The likes of Chris Hemsworth, Kumail Nanjiani, Jason Momoa and Brie Larson grace our screens like gods carved from stone and while it’s a treat for the eyes – no doubt – there is more that goes into the superhero physique than a couple of deadlifts and raw eggs.
It’s easy to look at these chiselled bodies and think, “man, I’ve got to get to the gym”. And cool, if it works as positive inspiration for you, that’s all well and good, but it’s also important to take a realistic view of these kinds of physical results.
The act of becoming a superhero
Kumail Nanjiani recently sent jaws to the floor when he emerged with a newly shredded bod, one that he spent an incredible amount of time and effort developing in preparation for Marvel’s Eternals. He plays a god-like being and wanted to get in the best shape of his life for the role.
Speaking with Men’s Health, he shared:
“I’m playing the first South Asian superhero in a Marvel movie. I don’t want to be the schlubby brown guy—I want to look like someone who can hang with Thor and Captain America.”
But once he achieved his goal, Nanjiani made a concerted effort to be clear about how he got there. In an Instagram post from back in 2019, he told fans “I would not have been able to do this if I didn’t have a full year with the best trainers and nutritionists paid for by the biggest studio in the world”.

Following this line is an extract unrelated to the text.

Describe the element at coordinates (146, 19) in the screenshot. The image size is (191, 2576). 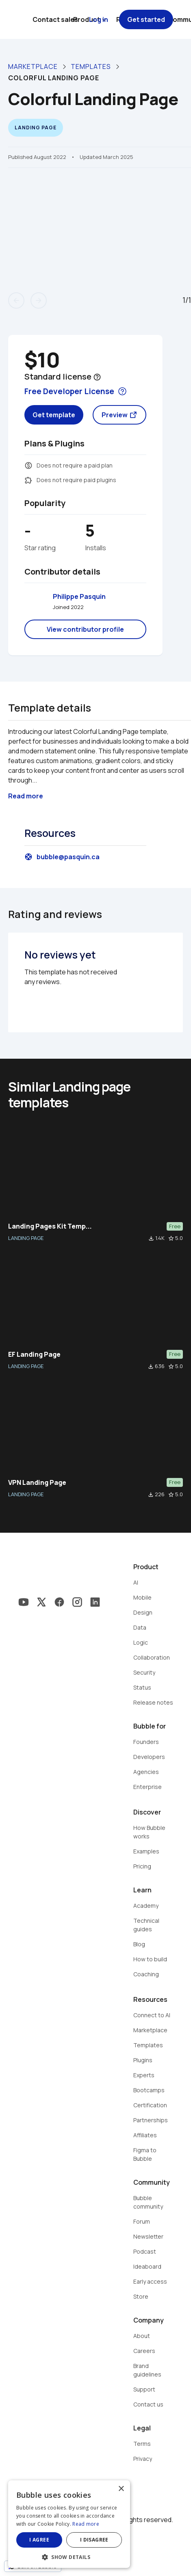
I see `Get started` at that location.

“I’m glad I look like this, but I also understand why I never did before. It would have been impossible without these resources and time.”
In an interview with The Hollywood Reporter, Nanjiani’s trainer for the project, Grant Roberts, shared that he trained about four to five times per week and on occasion, twice a day.
He also shifted his diet considerably, opting for intermittent fasting on his days off from shooting. It was a complete lifestyle overhaul. And it took a lot of work.
Similarly, Hugh Jackman has spoken to the degree of effort that saw him become Wolverine for so many years. Between restrictive diets and extreme dehydration before shirtless shots, Jackman has blatantly said he does not recommend following in his footsteps. It’s all a little too much.
Brie Larson was also praised for her fitness feats leading up to the release of Captain Marvel. The actress trained for nine months for the project, and throughout, challenged her body with rock climbing, tire tosses and at one point even pushed an entire Jeep (yes, a car – you probably saw the video) during a training session.
Trainer Jason Walsh explained to Men’s Journal that in preparation for Larson’s titular film, “it was game on”.
“We got deep into heavy progression, doing two-a-days, four days a week, sometimes five days a week unless Brie was feeling destroyed. She did the work—nutrition, recovery, sleep—everything required of her. The whole process took nine months of training…”
He went on to share that there were times that he “made her [Larson] cry in the gym, but she was able to push through that because of how dedicated she was to this”. This was no simple physical challenge; it took a mental toll as well.
So, yeah. Achieving a superhero body is certainly impressive, but it requires a near-impossible level of dedication, time, access (in terms of professional support) and sacrifice. I’ll stick to workouts suited to mere mortals, I think.